Cell phones and the internet brought a considerable part of the developing world, including much of Africa, into the digital age and allowed many countries to bypass expensive landline and other infrastructure development. In many of these Global South countries, they are using technology to build a more inclusive financial sector and create entrepreneurial opportunities for their citizens including Port Of Harlem reader and Nigerian mobile banking agent Tony Izu.
“Agents have come to make banking easy in Nigeria and I am happy to be part of bringing banking services to un-banked Nigerians,” says Izu, a native of Imo, one of the 36 states in Nigeria. The Shared Agent Network Expansion Facilities (SANEF), an initiative of the Central Bank of Nigeria, has a goal of including 40 million low income, un-banked, and underserved Nigerians into the financial system.
Instead of building costly bank facilities across the country, SANEF provides an array of support services to accelerate the expansion of financial services to underserved communities largely through agents.

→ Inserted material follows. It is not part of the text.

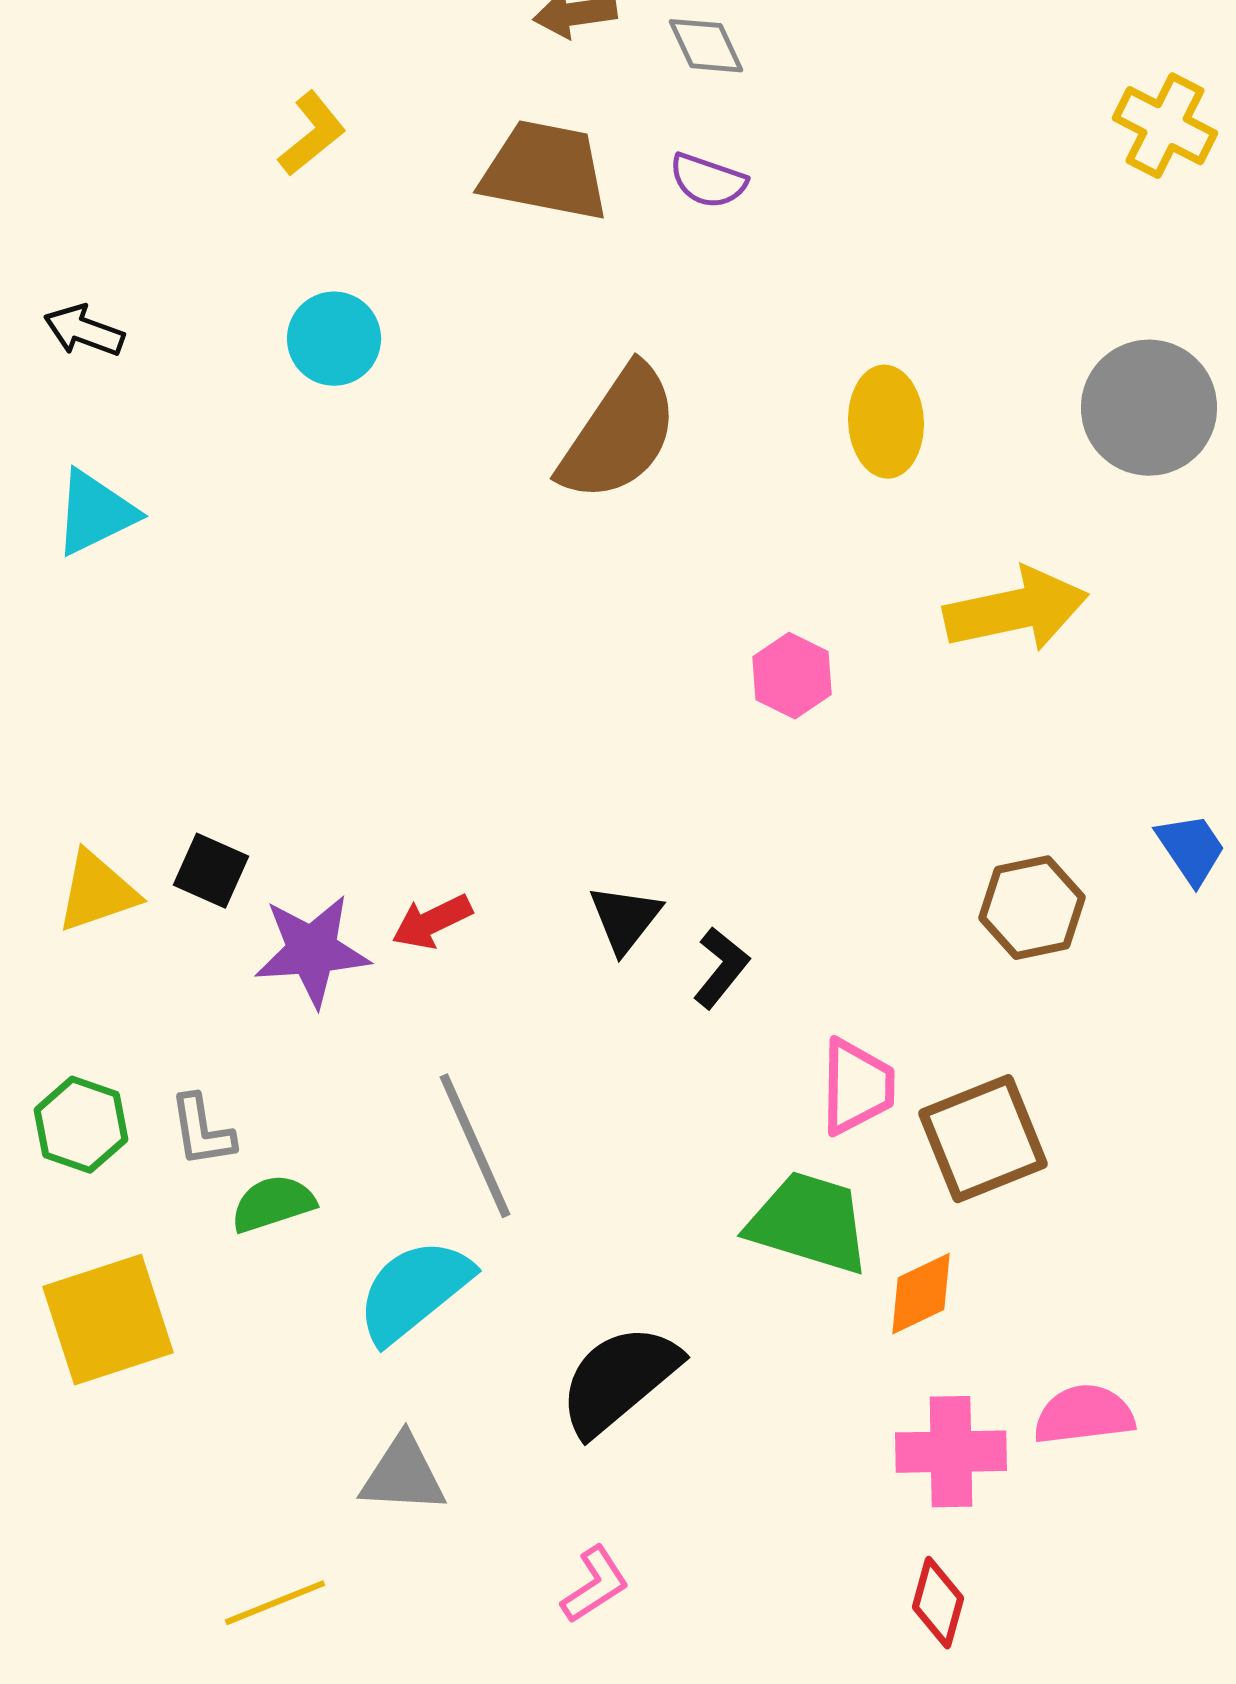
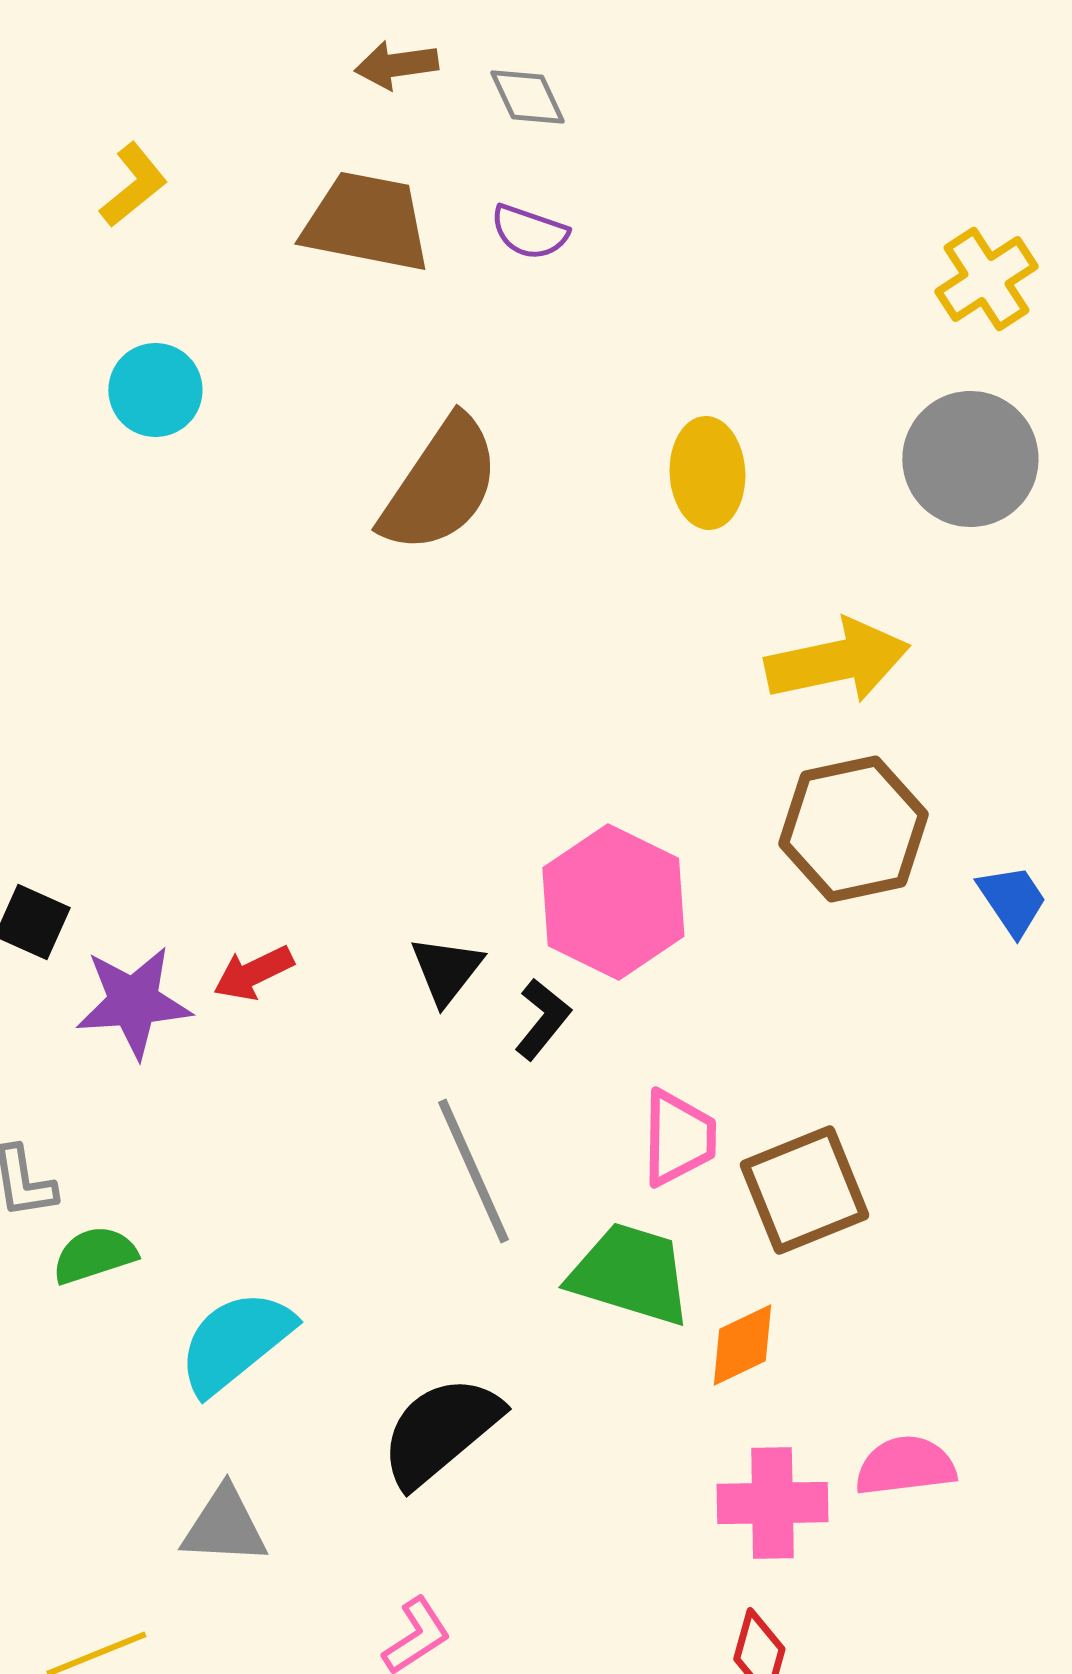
yellow cross: (1165, 126) -> (986, 279), moved, turned 30
pink hexagon: (792, 676) -> (613, 902), moved, size x1.8
brown hexagon: (1032, 908) -> (853, 829), moved, size x1.4
gray line: (475, 1146) -> (473, 1171), moved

The agents, like Izu, also accelerate the spreading of financial literacy.
Victor Olojo, national president of the Association of Mobile Money and Bank Agents in Nigeria (AMMBAN), says, “Looking back over the past five years that AMMBAN started, we are happy to say that we have witnessed meaningful gain in the industry.” According to Olojo, SANEF has recorded 700,000 mobile money and banking agents spread across the world’s most populous African nation.

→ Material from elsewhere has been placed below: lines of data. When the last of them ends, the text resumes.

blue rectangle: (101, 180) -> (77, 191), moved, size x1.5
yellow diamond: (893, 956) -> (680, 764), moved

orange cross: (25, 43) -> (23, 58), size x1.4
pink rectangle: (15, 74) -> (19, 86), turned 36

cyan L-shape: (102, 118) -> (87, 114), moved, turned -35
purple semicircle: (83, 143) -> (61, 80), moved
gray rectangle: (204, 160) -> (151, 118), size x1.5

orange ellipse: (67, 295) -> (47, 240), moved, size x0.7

Despite agent banking growth, Nigeria is still behind its peers in mobile money. “Ghana, Ivory Coast, and Senegal are doing much better,” says Akinwale Goodluck, Head of Global System for Mobile Communications in Sub-Saharan Africa, as reported in Business Day, Nigeria’s leader in business and financial news.

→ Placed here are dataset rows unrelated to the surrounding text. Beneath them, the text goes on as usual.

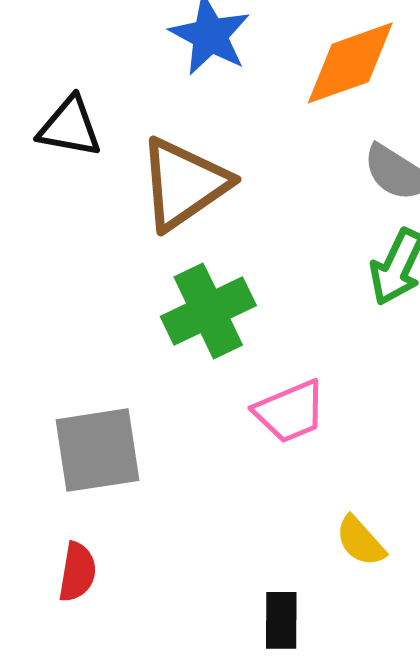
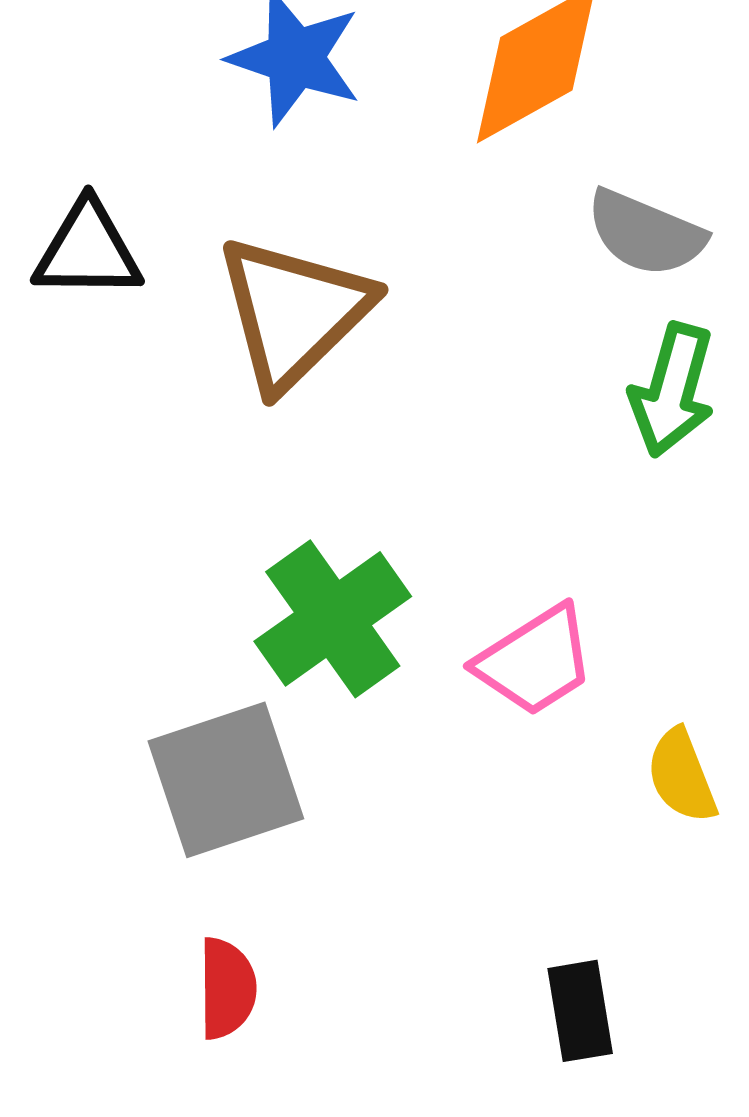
green cross: (208, 311) -> (333, 619), moved
yellow semicircle: (360, 541) -> (682, 776), moved, turned 30

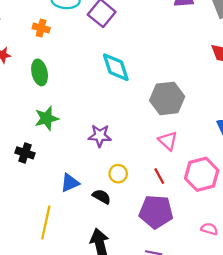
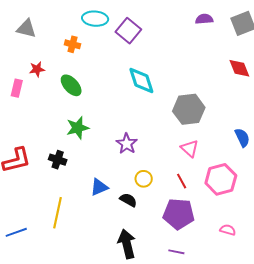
green ellipse: (40, 72) -> (71, 85), turned -30
purple star: (100, 136) -> (127, 144), turned 30
yellow line: (46, 223) -> (57, 213), moved

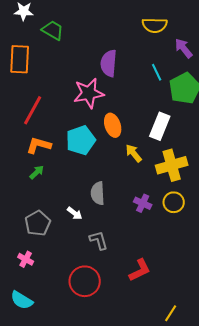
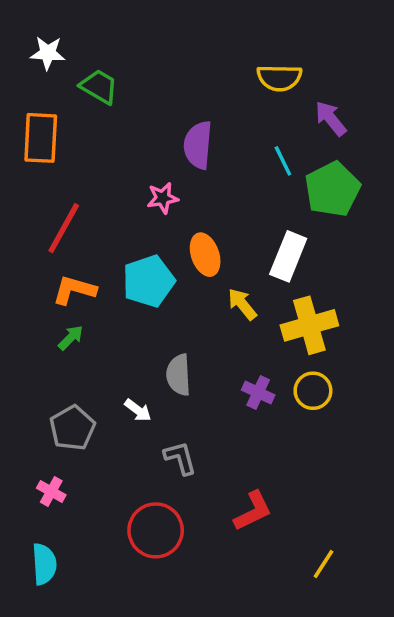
pink star: (89, 93) -> (163, 198), size x0.6
cyan semicircle: (22, 300) -> (44, 564), turned -125
yellow line: (171, 313) -> (324, 564), moved

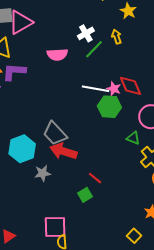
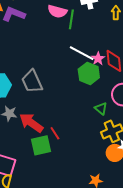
green line: (94, 49) -> (71, 19), moved, turned -54
red arrow: (63, 151) -> (31, 123), moved
green square: (85, 195) -> (41, 145), size x1.5

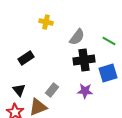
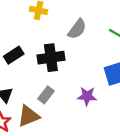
black cross: (84, 60) -> (51, 58), moved

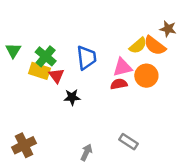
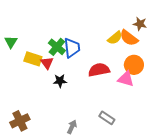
green cross: (46, 56) -> (57, 47), moved
pink triangle: (122, 67) -> (126, 79), moved, turned 30
orange circle: (146, 76) -> (134, 65), moved
red semicircle: (119, 84) -> (99, 70), size x1.5

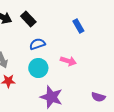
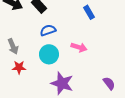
purple semicircle: (98, 97) -> (109, 83), turned -144

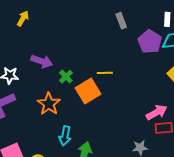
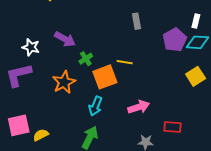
gray rectangle: (121, 21) -> (136, 21), moved
pink arrow: (157, 112) -> (139, 107), moved
cyan arrow: (65, 136) -> (95, 106), moved

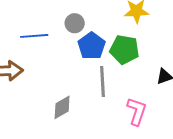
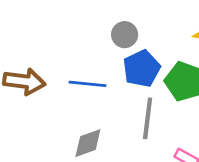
blue line: (34, 36) -> (87, 84), moved

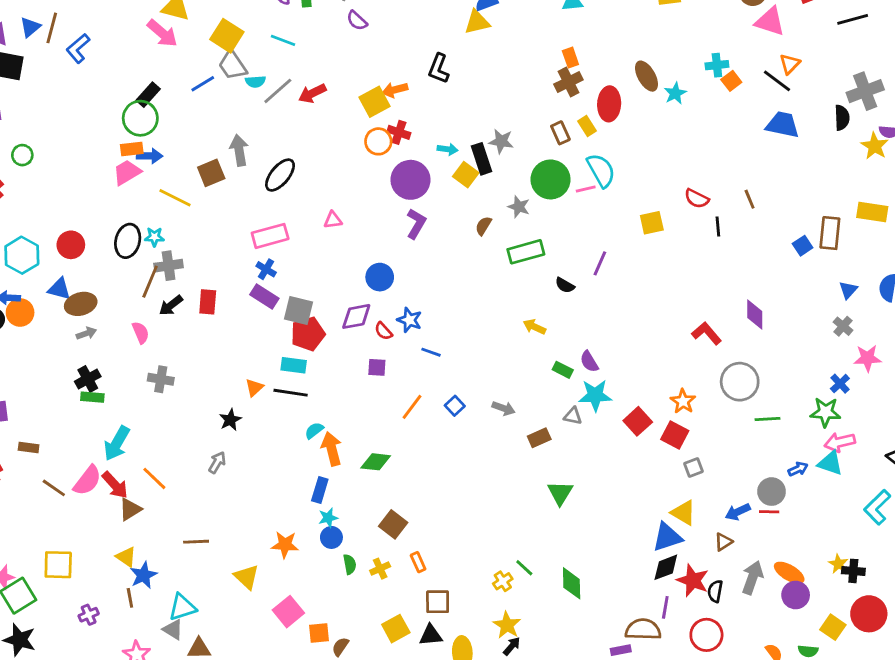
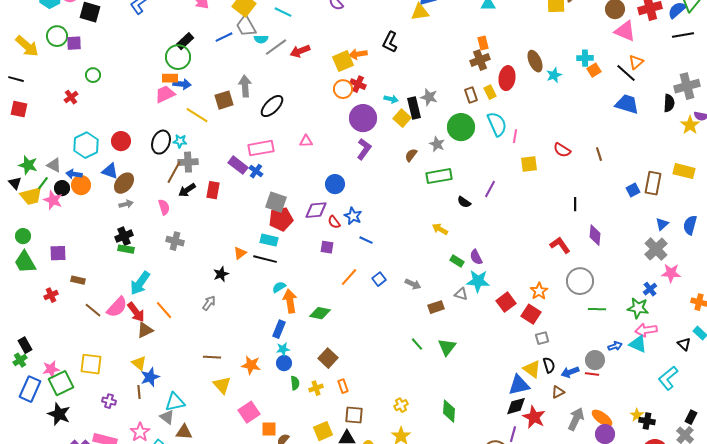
pink line: (586, 189) -> (515, 136), moved, turned -72
black line: (718, 227) -> (575, 204), moved
purple rectangle: (264, 297) -> (238, 165), moved
brown ellipse: (81, 304) -> (124, 183), turned -40
gray cross: (843, 326) -> (656, 249), size x1.6
brown line: (196, 542) -> (212, 357), moved
green line: (524, 568) -> (417, 344), moved
black semicircle: (715, 591) -> (549, 365), moved, turned 147
purple cross: (89, 615) -> (109, 401), turned 32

Goodluck reasons that Nigeria trails other countries because their system requires almost all of its customers to have a bank account. Kenya’s system, M-Pesa, is mobile money and enables users to pay for goods and services with their mobile phones, which serves as a wallet, without having to have a bank account. With mobile money, “your wallet sits on your phone. You are able to do your transactions without owning a proper bank account,” says Goodluck.